[RECORDS PROVIDED Boundary: Start]
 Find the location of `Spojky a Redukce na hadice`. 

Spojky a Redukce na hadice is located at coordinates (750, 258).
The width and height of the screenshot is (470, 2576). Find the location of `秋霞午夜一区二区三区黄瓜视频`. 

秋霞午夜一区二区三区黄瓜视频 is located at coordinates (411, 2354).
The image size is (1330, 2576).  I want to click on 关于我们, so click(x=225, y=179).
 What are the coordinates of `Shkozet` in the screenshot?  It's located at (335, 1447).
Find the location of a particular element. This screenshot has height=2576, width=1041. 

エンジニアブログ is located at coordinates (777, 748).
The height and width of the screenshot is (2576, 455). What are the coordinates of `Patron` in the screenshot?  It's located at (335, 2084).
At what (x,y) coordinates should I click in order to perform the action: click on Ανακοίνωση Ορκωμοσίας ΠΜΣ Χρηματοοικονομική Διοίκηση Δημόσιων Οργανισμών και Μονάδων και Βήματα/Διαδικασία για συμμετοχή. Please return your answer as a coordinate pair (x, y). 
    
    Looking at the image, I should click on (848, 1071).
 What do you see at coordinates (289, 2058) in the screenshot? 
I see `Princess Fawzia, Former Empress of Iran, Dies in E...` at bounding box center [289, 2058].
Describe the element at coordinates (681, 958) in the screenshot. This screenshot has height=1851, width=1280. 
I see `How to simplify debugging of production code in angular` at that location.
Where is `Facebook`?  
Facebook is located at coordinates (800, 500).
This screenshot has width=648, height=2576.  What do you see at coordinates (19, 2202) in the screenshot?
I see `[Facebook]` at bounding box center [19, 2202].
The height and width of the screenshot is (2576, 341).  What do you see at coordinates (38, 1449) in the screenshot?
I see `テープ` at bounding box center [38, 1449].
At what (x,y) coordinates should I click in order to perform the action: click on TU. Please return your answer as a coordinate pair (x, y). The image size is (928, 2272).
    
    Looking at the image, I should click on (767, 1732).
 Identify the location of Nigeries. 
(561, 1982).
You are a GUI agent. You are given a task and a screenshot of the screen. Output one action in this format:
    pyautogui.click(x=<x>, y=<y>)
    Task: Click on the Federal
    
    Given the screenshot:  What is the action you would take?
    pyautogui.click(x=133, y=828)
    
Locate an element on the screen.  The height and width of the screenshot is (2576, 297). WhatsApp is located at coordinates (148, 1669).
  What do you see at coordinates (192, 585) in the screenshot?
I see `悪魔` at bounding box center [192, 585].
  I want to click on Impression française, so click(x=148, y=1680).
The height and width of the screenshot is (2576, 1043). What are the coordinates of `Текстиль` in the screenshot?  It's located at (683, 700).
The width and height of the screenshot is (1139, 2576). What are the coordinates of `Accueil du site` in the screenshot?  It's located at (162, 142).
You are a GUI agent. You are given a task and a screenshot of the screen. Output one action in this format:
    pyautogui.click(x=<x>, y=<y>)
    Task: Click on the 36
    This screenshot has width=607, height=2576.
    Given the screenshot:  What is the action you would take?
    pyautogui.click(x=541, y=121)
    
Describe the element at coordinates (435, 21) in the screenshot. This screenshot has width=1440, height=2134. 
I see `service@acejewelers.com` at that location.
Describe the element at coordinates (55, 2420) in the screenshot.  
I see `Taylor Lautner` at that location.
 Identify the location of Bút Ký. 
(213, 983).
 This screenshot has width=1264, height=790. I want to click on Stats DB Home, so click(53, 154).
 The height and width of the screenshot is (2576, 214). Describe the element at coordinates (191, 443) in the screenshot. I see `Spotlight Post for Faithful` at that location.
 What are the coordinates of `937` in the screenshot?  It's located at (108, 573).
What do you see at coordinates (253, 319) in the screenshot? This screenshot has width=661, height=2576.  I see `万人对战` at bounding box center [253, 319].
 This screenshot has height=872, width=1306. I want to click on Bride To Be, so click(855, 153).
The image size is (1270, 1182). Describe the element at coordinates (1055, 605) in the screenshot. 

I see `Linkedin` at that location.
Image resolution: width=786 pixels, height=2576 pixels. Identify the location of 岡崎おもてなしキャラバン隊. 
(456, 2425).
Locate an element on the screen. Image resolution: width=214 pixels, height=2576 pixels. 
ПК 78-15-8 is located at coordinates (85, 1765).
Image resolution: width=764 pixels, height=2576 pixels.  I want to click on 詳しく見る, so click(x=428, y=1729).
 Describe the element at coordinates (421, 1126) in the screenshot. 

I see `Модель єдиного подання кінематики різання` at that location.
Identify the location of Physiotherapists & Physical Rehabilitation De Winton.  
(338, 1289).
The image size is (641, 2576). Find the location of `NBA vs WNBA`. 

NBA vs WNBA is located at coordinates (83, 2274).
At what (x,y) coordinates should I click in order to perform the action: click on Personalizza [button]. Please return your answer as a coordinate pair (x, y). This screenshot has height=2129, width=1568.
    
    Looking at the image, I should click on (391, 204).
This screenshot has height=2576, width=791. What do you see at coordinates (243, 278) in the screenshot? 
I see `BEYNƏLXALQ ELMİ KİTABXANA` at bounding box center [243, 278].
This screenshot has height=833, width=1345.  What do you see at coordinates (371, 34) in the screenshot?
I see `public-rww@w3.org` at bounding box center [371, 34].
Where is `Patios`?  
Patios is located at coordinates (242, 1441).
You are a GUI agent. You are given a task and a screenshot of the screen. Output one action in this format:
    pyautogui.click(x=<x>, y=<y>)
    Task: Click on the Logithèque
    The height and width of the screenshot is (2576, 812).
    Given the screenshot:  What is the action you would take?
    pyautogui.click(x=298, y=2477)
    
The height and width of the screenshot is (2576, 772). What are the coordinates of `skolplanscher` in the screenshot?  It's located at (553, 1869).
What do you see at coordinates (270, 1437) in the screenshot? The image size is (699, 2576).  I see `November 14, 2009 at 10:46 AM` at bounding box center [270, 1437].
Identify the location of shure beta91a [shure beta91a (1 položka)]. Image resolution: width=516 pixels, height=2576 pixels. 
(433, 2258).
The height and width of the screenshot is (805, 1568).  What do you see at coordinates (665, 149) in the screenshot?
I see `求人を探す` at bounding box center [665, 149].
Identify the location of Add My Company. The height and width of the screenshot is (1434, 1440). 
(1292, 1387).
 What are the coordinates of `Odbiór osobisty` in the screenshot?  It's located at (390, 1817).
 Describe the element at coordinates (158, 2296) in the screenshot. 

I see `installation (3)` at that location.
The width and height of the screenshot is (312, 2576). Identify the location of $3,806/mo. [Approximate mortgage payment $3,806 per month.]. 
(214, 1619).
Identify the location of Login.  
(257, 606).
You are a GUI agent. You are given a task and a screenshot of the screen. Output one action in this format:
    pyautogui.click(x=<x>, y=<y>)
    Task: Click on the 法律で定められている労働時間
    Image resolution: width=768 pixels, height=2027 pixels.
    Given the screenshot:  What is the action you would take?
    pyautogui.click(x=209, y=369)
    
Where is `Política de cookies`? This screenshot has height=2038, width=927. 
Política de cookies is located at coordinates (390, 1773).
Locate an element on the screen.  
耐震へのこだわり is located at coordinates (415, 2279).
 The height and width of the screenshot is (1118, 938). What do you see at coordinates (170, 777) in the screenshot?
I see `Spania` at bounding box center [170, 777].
[RECORDS PROVIDED Boundary: End]
PROBLEM TO SOLVE ▸ Word for word, restate each line of the material.

EXERCISE RESPONSE ▸
 Find the location of `Spojky a Redukce na hadice`. 

Spojky a Redukce na hadice is located at coordinates (750, 258).
The width and height of the screenshot is (470, 2576). Find the location of `秋霞午夜一区二区三区黄瓜视频`. 

秋霞午夜一区二区三区黄瓜视频 is located at coordinates (411, 2354).
The image size is (1330, 2576).  I want to click on 关于我们, so click(x=225, y=179).
 What are the coordinates of `Shkozet` in the screenshot?  It's located at (335, 1447).
Find the location of a particular element. This screenshot has height=2576, width=1041. 

エンジニアブログ is located at coordinates (777, 748).
The height and width of the screenshot is (2576, 455). What are the coordinates of `Patron` in the screenshot?  It's located at (335, 2084).
At what (x,y) coordinates should I click in order to perform the action: click on Ανακοίνωση Ορκωμοσίας ΠΜΣ Χρηματοοικονομική Διοίκηση Δημόσιων Οργανισμών και Μονάδων και Βήματα/Διαδικασία για συμμετοχή. Please return your answer as a coordinate pair (x, y). 
    
    Looking at the image, I should click on (848, 1071).
 What do you see at coordinates (289, 2058) in the screenshot? 
I see `Princess Fawzia, Former Empress of Iran, Dies in E...` at bounding box center [289, 2058].
Describe the element at coordinates (681, 958) in the screenshot. This screenshot has height=1851, width=1280. 
I see `How to simplify debugging of production code in angular` at that location.
Where is `Facebook`?  
Facebook is located at coordinates (800, 500).
This screenshot has width=648, height=2576.  What do you see at coordinates (19, 2202) in the screenshot?
I see `[Facebook]` at bounding box center [19, 2202].
The height and width of the screenshot is (2576, 341).  What do you see at coordinates (38, 1449) in the screenshot?
I see `テープ` at bounding box center [38, 1449].
At what (x,y) coordinates should I click in order to perform the action: click on TU. Please return your answer as a coordinate pair (x, y). The image size is (928, 2272).
    
    Looking at the image, I should click on (767, 1732).
 Identify the location of Nigeries. 
(561, 1982).
You are a GUI agent. You are given a task and a screenshot of the screen. Output one action in this format:
    pyautogui.click(x=<x>, y=<y>)
    Task: Click on the Federal
    
    Given the screenshot:  What is the action you would take?
    pyautogui.click(x=133, y=828)
    
Locate an element on the screen.  The height and width of the screenshot is (2576, 297). WhatsApp is located at coordinates (148, 1669).
  What do you see at coordinates (192, 585) in the screenshot?
I see `悪魔` at bounding box center [192, 585].
  I want to click on Impression française, so click(x=148, y=1680).
The height and width of the screenshot is (2576, 1043). What are the coordinates of `Текстиль` in the screenshot?  It's located at (683, 700).
The width and height of the screenshot is (1139, 2576). What are the coordinates of `Accueil du site` in the screenshot?  It's located at (162, 142).
You are a GUI agent. You are given a task and a screenshot of the screen. Output one action in this format:
    pyautogui.click(x=<x>, y=<y>)
    Task: Click on the 36
    This screenshot has width=607, height=2576.
    Given the screenshot:  What is the action you would take?
    pyautogui.click(x=541, y=121)
    
Describe the element at coordinates (435, 21) in the screenshot. This screenshot has width=1440, height=2134. 
I see `service@acejewelers.com` at that location.
Describe the element at coordinates (55, 2420) in the screenshot.  
I see `Taylor Lautner` at that location.
 Identify the location of Bút Ký. 
(213, 983).
 This screenshot has width=1264, height=790. I want to click on Stats DB Home, so click(53, 154).
 The height and width of the screenshot is (2576, 214). Describe the element at coordinates (191, 443) in the screenshot. I see `Spotlight Post for Faithful` at that location.
 What are the coordinates of `937` in the screenshot?  It's located at (108, 573).
What do you see at coordinates (253, 319) in the screenshot? This screenshot has width=661, height=2576.  I see `万人对战` at bounding box center [253, 319].
 This screenshot has height=872, width=1306. I want to click on Bride To Be, so click(855, 153).
The image size is (1270, 1182). Describe the element at coordinates (1055, 605) in the screenshot. 

I see `Linkedin` at that location.
Image resolution: width=786 pixels, height=2576 pixels. Identify the location of 岡崎おもてなしキャラバン隊. 
(456, 2425).
Locate an element on the screen. Image resolution: width=214 pixels, height=2576 pixels. 
ПК 78-15-8 is located at coordinates (85, 1765).
Image resolution: width=764 pixels, height=2576 pixels.  I want to click on 詳しく見る, so click(x=428, y=1729).
 Describe the element at coordinates (421, 1126) in the screenshot. 

I see `Модель єдиного подання кінематики різання` at that location.
Identify the location of Physiotherapists & Physical Rehabilitation De Winton.  
(338, 1289).
The image size is (641, 2576). Find the location of `NBA vs WNBA`. 

NBA vs WNBA is located at coordinates (83, 2274).
At what (x,y) coordinates should I click in order to perform the action: click on Personalizza [button]. Please return your answer as a coordinate pair (x, y). This screenshot has height=2129, width=1568.
    
    Looking at the image, I should click on (391, 204).
This screenshot has height=2576, width=791. What do you see at coordinates (243, 278) in the screenshot? 
I see `BEYNƏLXALQ ELMİ KİTABXANA` at bounding box center [243, 278].
This screenshot has height=833, width=1345.  What do you see at coordinates (371, 34) in the screenshot?
I see `public-rww@w3.org` at bounding box center [371, 34].
Where is `Patios`?  
Patios is located at coordinates (242, 1441).
You are a GUI agent. You are given a task and a screenshot of the screen. Output one action in this format:
    pyautogui.click(x=<x>, y=<y>)
    Task: Click on the Logithèque
    The height and width of the screenshot is (2576, 812).
    Given the screenshot:  What is the action you would take?
    pyautogui.click(x=298, y=2477)
    
The height and width of the screenshot is (2576, 772). What are the coordinates of `skolplanscher` in the screenshot?  It's located at (553, 1869).
What do you see at coordinates (270, 1437) in the screenshot? The image size is (699, 2576).  I see `November 14, 2009 at 10:46 AM` at bounding box center [270, 1437].
Identify the location of shure beta91a [shure beta91a (1 položka)]. Image resolution: width=516 pixels, height=2576 pixels. 
(433, 2258).
The height and width of the screenshot is (805, 1568).  What do you see at coordinates (665, 149) in the screenshot?
I see `求人を探す` at bounding box center [665, 149].
Identify the location of Add My Company. The height and width of the screenshot is (1434, 1440). 
(1292, 1387).
 What are the coordinates of `Odbiór osobisty` in the screenshot?  It's located at (390, 1817).
 Describe the element at coordinates (158, 2296) in the screenshot. 

I see `installation (3)` at that location.
The width and height of the screenshot is (312, 2576). Identify the location of $3,806/mo. [Approximate mortgage payment $3,806 per month.]. 
(214, 1619).
Identify the location of Login.  
(257, 606).
You are a GUI agent. You are given a task and a screenshot of the screen. Output one action in this format:
    pyautogui.click(x=<x>, y=<y>)
    Task: Click on the 法律で定められている労働時間
    Image resolution: width=768 pixels, height=2027 pixels.
    Given the screenshot:  What is the action you would take?
    pyautogui.click(x=209, y=369)
    
Where is `Política de cookies`? This screenshot has height=2038, width=927. 
Política de cookies is located at coordinates (390, 1773).
Locate an element on the screen.  
耐震へのこだわり is located at coordinates (415, 2279).
 The height and width of the screenshot is (1118, 938). What do you see at coordinates (170, 777) in the screenshot?
I see `Spania` at bounding box center [170, 777].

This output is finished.